*Assigned task*. Exactly as given, write out all the entries again.

*Records to use*.
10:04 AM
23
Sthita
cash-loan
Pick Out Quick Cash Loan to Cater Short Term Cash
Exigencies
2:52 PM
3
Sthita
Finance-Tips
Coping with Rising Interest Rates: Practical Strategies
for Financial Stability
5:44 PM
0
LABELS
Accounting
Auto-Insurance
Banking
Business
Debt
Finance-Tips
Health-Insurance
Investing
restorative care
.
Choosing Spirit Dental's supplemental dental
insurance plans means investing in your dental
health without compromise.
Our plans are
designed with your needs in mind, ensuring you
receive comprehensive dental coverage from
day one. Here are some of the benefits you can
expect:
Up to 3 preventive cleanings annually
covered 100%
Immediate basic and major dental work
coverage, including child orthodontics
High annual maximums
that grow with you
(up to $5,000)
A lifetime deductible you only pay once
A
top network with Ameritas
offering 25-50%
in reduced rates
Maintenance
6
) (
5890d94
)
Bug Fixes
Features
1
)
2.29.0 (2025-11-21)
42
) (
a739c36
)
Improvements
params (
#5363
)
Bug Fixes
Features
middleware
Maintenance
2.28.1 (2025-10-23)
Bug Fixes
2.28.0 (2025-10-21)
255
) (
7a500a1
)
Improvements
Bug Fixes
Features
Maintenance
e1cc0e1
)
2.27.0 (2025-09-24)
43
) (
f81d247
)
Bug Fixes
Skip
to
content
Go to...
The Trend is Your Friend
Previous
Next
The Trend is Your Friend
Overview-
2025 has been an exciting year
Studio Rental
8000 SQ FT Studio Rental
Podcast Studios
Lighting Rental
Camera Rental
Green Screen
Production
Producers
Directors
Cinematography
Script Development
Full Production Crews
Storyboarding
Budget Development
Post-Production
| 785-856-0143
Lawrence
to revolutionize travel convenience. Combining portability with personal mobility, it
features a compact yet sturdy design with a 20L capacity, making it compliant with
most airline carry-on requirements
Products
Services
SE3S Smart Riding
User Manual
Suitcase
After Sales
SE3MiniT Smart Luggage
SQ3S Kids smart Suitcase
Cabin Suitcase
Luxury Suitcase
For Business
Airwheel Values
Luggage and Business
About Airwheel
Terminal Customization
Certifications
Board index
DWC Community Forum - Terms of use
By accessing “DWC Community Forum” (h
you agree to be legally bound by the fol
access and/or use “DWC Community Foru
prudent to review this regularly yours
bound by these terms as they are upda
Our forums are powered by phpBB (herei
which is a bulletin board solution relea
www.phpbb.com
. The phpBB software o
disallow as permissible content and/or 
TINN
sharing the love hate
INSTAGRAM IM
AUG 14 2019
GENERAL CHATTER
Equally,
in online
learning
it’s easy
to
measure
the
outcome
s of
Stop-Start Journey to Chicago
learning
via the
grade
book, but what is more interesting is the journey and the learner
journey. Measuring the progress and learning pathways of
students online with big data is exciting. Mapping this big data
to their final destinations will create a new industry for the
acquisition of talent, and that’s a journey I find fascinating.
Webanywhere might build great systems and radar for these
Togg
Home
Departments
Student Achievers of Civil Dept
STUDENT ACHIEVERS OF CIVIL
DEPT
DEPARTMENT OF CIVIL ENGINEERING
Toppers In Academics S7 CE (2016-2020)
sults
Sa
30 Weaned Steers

*Output for this exercise*.
10:04 AM
23
Sthita
cash-loan
Pick Out Quick Cash Loan to Cater Short Term Cash
Exigencies
2:52 PM
3
Sthita
Finance-Tips
Coping with Rising Interest Rates: Practical Strategies
for Financial Stability
5:44 PM
0
LABELS
Accounting
Auto-Insurance
Banking
Business
Debt
Finance-Tips
Health-Insurance
Investing
restorative care
.
Choosing Spirit Dental's supplemental dental
insurance plans means investing in your dental
health without compromise.
Our plans are
designed with your needs in mind, ensuring you
receive comprehensive dental coverage from
day one. Here are some of the benefits you can
expect:
Up to 3 preventive cleanings annually
covered 100%
Immediate basic and major dental work
coverage, including child orthodontics
High annual maximums
that grow with you
(up to $5,000)
A lifetime deductible you only pay once
A
top network with Ameritas
offering 25-50%
in reduced rates
Maintenance
6
) (
5890d94
)
Bug Fixes
Features
1
)
2.29.0 (2025-11-21)
42
) (
a739c36
)
Improvements
params (
#5363
)
Bug Fixes
Features
middleware
Maintenance
2.28.1 (2025-10-23)
Bug Fixes
2.28.0 (2025-10-21)
255
) (
7a500a1
)
Improvements
Bug Fixes
Features
Maintenance
e1cc0e1
)
2.27.0 (2025-09-24)
43
) (
f81d247
)
Bug Fixes
Skip
to
content
Go to...
The Trend is Your Friend
Previous
Next
The Trend is Your Friend
Overview-
2025 has been an exciting year
Studio Rental
8000 SQ FT Studio Rental
Podcast Studios
Lighting Rental
Camera Rental
Green Screen
Production
Producers
Directors
Cinematography
Script Development
Full Production Crews
Storyboarding
Budget Development
Post-Production
| 785-856-0143
Lawrence
to revolutionize travel convenience. Combining portability with personal mobility, it
features a compact yet sturdy design with a 20L capacity, making it compliant with
most airline carry-on requirements
Products
Services
SE3S Smart Riding
User Manual
Suitcase
After Sales
SE3MiniT Smart Luggage
SQ3S Kids smart Suitcase
Cabin Suitcase
Luxury Suitcase
For Business
Airwheel Values
Luggage and Business
About Airwheel
Terminal Customization
Certifications
Board index
DWC Community Forum - Terms of use
By accessing “DWC Community Forum” (h
you agree to be legally bound by the fol
access and/or use “DWC Community Foru
prudent to review this regularly yours
bound by these terms as they are upda
Our forums are powered by phpBB (herei
which is a bulletin board solution relea
www.phpbb.com
. The phpBB software o
disallow as permissible content and/or 
TINN
sharing the love hate
INSTAGRAM IM
AUG 14 2019
GENERAL CHATTER
Equally,
in online
learning
it’s easy
to
measure
the
outcome
s of
Stop-Start Journey to Chicago
learning
via the
grade
book, but what is more interesting is the journey and the learner
journey. Measuring the progress and learning pathways of
students online with big data is exciting. Mapping this big data
to their final destinations will create a new industry for the
acquisition of talent, and that’s a journey I find fascinating.
Webanywhere might build great systems and radar for these
Togg
Home
Departments
Student Achievers of Civil Dept
STUDENT ACHIEVERS OF CIVIL
DEPT
DEPARTMENT OF CIVIL ENGINEERING
Toppers In Academics S7 CE (2016-2020)
sults
Sa
30 Weaned Steers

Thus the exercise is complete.